A classic case of extortion is the “protection” scheme where figures with ties to organized crime demand that shop owners pay for their protection to prevent something bad (such as an assault on the shopkeeper or damage to his or her store or goods) from happening. Many states also consider blackmail, where a victim is forced to pay someone to prevent them from releasing information that could damage their reputation or their business, to be a form of extortion.
Typically, as in those examples, extortion involves threats of future violence or harm rather than direct violence or harm, but extortion can involve immediate violence. For example, it would still be extortion if the offenders in the above example assaulted the shopkeeper to force him to pay them the required protection money instead of threatening to do so in the future. In such cases, extortion becomes very similar to robbery.
Differences Between Extortion and Robbery
One distinction between extortion and robbery is that extortion requires that the offender make a verbal or written threat, while robbery does not. Since extortion rarely involves immediate harm, however, the crimes typically can be distinguished because a robber uses immediate threats and force to steal the victim’s property, while in extortion, the victim willingly hands over his money or personal property to avoid future damage or violence.
Understanding the Degrees of Extortion By Ilan Tzorya
All fifty states have varying laws regarding extortion, with most states classifying it as a felony. Some states charge the crime as a theft offense, while others call it “attempted extortion,” “extortion in the first degree,” or “extortion in the second degree.”
In the few states that split extortion into degrees, extortion in the first degree usually involves threats of bodily harm or physical confinement, while extortion in the second degree applies to threatening to accuse a person of a crime or to expose a secret.
Penalties for Extortion
Penalties for extortion vary widely in different states and depend on the severity of the threats involved, but sentences generally range between 2 to 4 years. However, many states allow for sentences of 5, 10, or even 20 years. If any instrument of interstate commerce (such as the mail, a phone, or a computer) is used in the commission of a crime, it also becomes a federal crime with a fine or sentence of up to 20 years.
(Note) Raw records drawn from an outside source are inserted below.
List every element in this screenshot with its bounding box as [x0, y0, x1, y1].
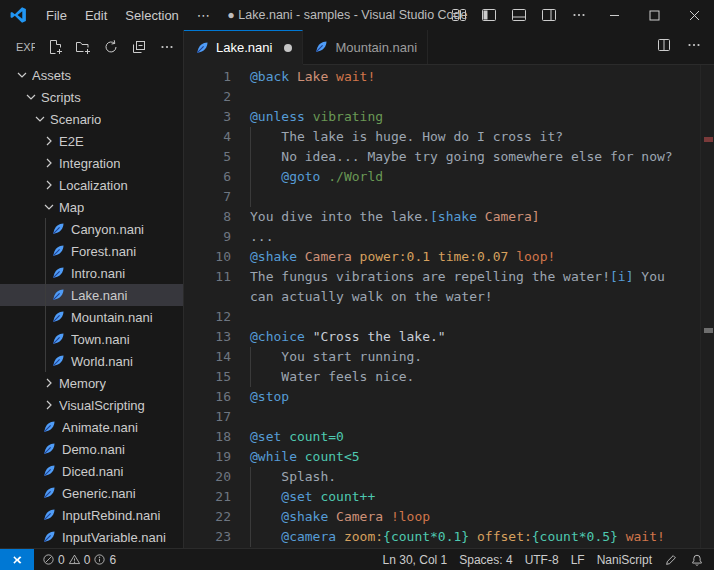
code-editor[interactable]: 1@back Lake wait!23@unless vibrating4 Th…	[184, 65, 714, 548]
line-content	[231, 307, 700, 327]
tab-mountain-nani[interactable]: Mountain.nani	[303, 30, 428, 64]
tree-item-inputvariable-nani[interactable]: InputVariable.nani	[0, 526, 183, 548]
tree-item-assets[interactable]: Assets	[0, 64, 183, 86]
tree-item-lake-nani[interactable]: Lake.nani	[0, 284, 183, 306]
edit-pencil-icon[interactable]	[658, 549, 684, 570]
language-mode-status[interactable]: NaniScript	[591, 549, 658, 570]
code-lines: 1@back Lake wait!23@unless vibrating4 Th…	[184, 65, 700, 548]
tree-item-integration[interactable]: Integration	[0, 152, 183, 174]
tree-item-canyon-nani[interactable]: Canyon.nani	[0, 218, 183, 240]
maximize-button[interactable]	[634, 0, 674, 30]
code-line[interactable]: 1@back Lake wait!	[184, 67, 700, 87]
tree-item-label: World.nani	[71, 354, 133, 369]
split-editor-icon[interactable]	[656, 37, 672, 57]
close-button[interactable]	[674, 0, 714, 30]
overview-ruler-mark	[704, 137, 713, 142]
menu-selection[interactable]: Selection	[116, 0, 187, 30]
code-line[interactable]: 16@stop	[184, 387, 700, 407]
tree-item-forest-nani[interactable]: Forest.nani	[0, 240, 183, 262]
indentation-status[interactable]: Spaces: 4	[453, 549, 518, 570]
tab-label: Mountain.nani	[335, 40, 417, 55]
line-number	[184, 287, 231, 307]
code-line[interactable]: 6 @goto ./World	[184, 167, 700, 187]
code-line[interactable]: 5 No idea... Maybe try going somewhere e…	[184, 147, 700, 167]
code-line[interactable]: 15 Water feels nice.	[184, 367, 700, 387]
toggle-secondary-sidebar-icon[interactable]	[534, 0, 564, 30]
tree-item-visualscripting[interactable]: VisualScripting	[0, 394, 183, 416]
tree-item-demo-nani[interactable]: Demo.nani	[0, 438, 183, 460]
problems-status[interactable]: 0 0 6	[34, 549, 124, 570]
code-line[interactable]: 10@shake Camera power:0.1 time:0.07 loop…	[184, 247, 700, 267]
code-line[interactable]: 17	[184, 407, 700, 427]
menu-edit[interactable]: Edit	[76, 0, 116, 30]
tree-item-e2e[interactable]: E2E	[0, 130, 183, 152]
code-line[interactable]: 4 The lake is huge. How do I cross it?	[184, 127, 700, 147]
tree-item-scripts[interactable]: Scripts	[0, 86, 183, 108]
tree-item-town-nani[interactable]: Town.nani	[0, 328, 183, 350]
line-content: @camera zoom:{count*0.1} offset:{count*0…	[231, 527, 700, 547]
menu-more[interactable]: ⋯	[188, 0, 219, 30]
tree-item-map[interactable]: Map	[0, 196, 183, 218]
code-token: The lake is huge. How do I cross it?	[250, 129, 563, 144]
editor-scrollbar[interactable]	[700, 65, 714, 548]
code-line[interactable]: 13@choice "Cross the lake."	[184, 327, 700, 347]
tree-item-mountain-nani[interactable]: Mountain.nani	[0, 306, 183, 328]
code-line[interactable]: 7	[184, 187, 700, 207]
code-token: {count*0.1}	[383, 529, 469, 544]
tree-item-inputrebind-nani[interactable]: InputRebind.nani	[0, 504, 183, 526]
titlebar-more-actions-icon[interactable]	[564, 0, 594, 30]
line-content: @shake Camera power:0.1 time:0.07 loop!	[231, 247, 700, 267]
tree-item-intro-nani[interactable]: Intro.nani	[0, 262, 183, 284]
cursor-position-status[interactable]: Ln 30, Col 1	[377, 549, 454, 570]
tab-lake-nani[interactable]: Lake.nani	[184, 30, 303, 64]
code-line[interactable]: 11The fungus vibrations are repelling th…	[184, 267, 700, 287]
code-line[interactable]: 12	[184, 307, 700, 327]
encoding-status[interactable]: UTF-8	[519, 549, 565, 570]
tree-item-diced-nani[interactable]: Diced.nani	[0, 460, 183, 482]
notifications-bell-icon[interactable]	[684, 549, 710, 570]
code-line[interactable]: 23 @camera zoom:{count*0.1} offset:{coun…	[184, 527, 700, 547]
remote-indicator[interactable]	[0, 549, 34, 570]
refresh-explorer-icon[interactable]	[103, 39, 119, 55]
new-file-icon[interactable]	[47, 39, 63, 55]
nani-file-icon	[50, 353, 66, 369]
new-folder-icon[interactable]	[75, 39, 91, 55]
code-line[interactable]: 14 You start running.	[184, 347, 700, 367]
tab-modified-indicator[interactable]	[284, 44, 292, 52]
explorer-more-actions-icon[interactable]	[159, 39, 175, 55]
toggle-primary-sidebar-icon[interactable]	[474, 0, 504, 30]
tree-item-generic-nani[interactable]: Generic.nani	[0, 482, 183, 504]
tree-item-world-nani[interactable]: World.nani	[0, 350, 183, 372]
menu-file[interactable]: File	[37, 0, 76, 30]
line-content: The fungus vibrations are repelling the …	[231, 267, 700, 287]
tree-item-scenario[interactable]: Scenario	[0, 108, 183, 130]
line-content: @set count=0	[231, 427, 700, 447]
code-token	[469, 529, 477, 544]
eol-status[interactable]: LF	[565, 549, 591, 570]
code-line[interactable]: 21 @set count++	[184, 487, 700, 507]
line-number: 16	[184, 387, 231, 407]
code-token: ...	[250, 229, 273, 244]
editor-more-actions-icon[interactable]	[686, 37, 702, 57]
code-line[interactable]: can actually walk on the water!	[184, 287, 700, 307]
code-line[interactable]: 9...	[184, 227, 700, 247]
code-line[interactable]: 19@while count<5	[184, 447, 700, 467]
code-line[interactable]: 3@unless vibrating	[184, 107, 700, 127]
code-line[interactable]: 2	[184, 87, 700, 107]
tree-item-localization[interactable]: Localization	[0, 174, 183, 196]
line-content: @choice "Cross the lake."	[231, 327, 700, 347]
toggle-panel-icon[interactable]	[504, 0, 534, 30]
code-token: [i]	[610, 269, 633, 284]
code-line[interactable]: 20 Splash.	[184, 467, 700, 487]
code-line[interactable]: 8You dive into the lake.[shake Camera]	[184, 207, 700, 227]
collapse-folders-icon[interactable]	[131, 39, 147, 55]
minimize-button[interactable]	[594, 0, 634, 30]
code-token: can actually walk on the water!	[250, 289, 493, 304]
tree-item-label: VisualScripting	[59, 398, 145, 413]
code-line[interactable]: 22 @shake Camera !loop	[184, 507, 700, 527]
code-line[interactable]: 18@set count=0	[184, 427, 700, 447]
tree-item-animate-nani[interactable]: Animate.nani	[0, 416, 183, 438]
nani-file-icon	[41, 529, 57, 545]
code-token: "Cross the lake."	[313, 329, 446, 344]
tree-item-memory[interactable]: Memory	[0, 372, 183, 394]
The specific elements required to prove extortion differ between states, but the general requirements are that the offender maliciously (not mistakenly) make a verbal, written or printed threat with the intent to extort something from the victim or to compel the victim to do something against his or her will.
Generally, it is irrelevant whether or not the offender actually succeeds in the attempted extortion. Once the threat is made, the offender has committed extortion. In some jurisdictions, and under the federal extortion definition, the victim does not even have to hear or receive the threat for the offender to be charged with extortion.
Extortion does not usually require that the offender threaten to commit a criminal act as long as the threat attempts to obtain money, property, or to force the victim to act against their will. For example, a threat to bring criminal charges or file a police report unless money is paid is still extortion, even though the offender may have every right to submit a police report. By coupling the legal act with the illegal act of demanding payment to not act, the offender has committed extortion. Note, however, that a threat to file a civil lawsuit typically is not considered extortion even if that lawsuit is frivolous.
The threat also does not have to be directed at the victim. It is still extortion if the threat is directed towards the victim’s family or if it threatens to release information about some third party the victim seeks to protect.